▸ **What is needed**
Return every record verbatim, omitting all pictures.
Top of Material for this exercise
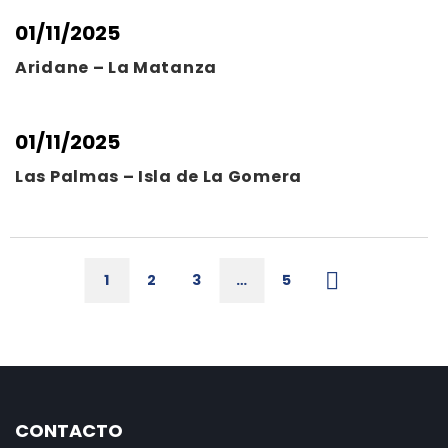
01/11/2025
Aridane – La Matanza
01/11/2025
Las Palmas – Isla de La Gomera
1
2
3
…
5
CONTACTO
Bottom of Material for this exercise
▸ **Task answer**
01/11/2025
Aridane – La Matanza
01/11/2025
Las Palmas – Isla de La Gomera
1
2
3
…
5
CONTACTO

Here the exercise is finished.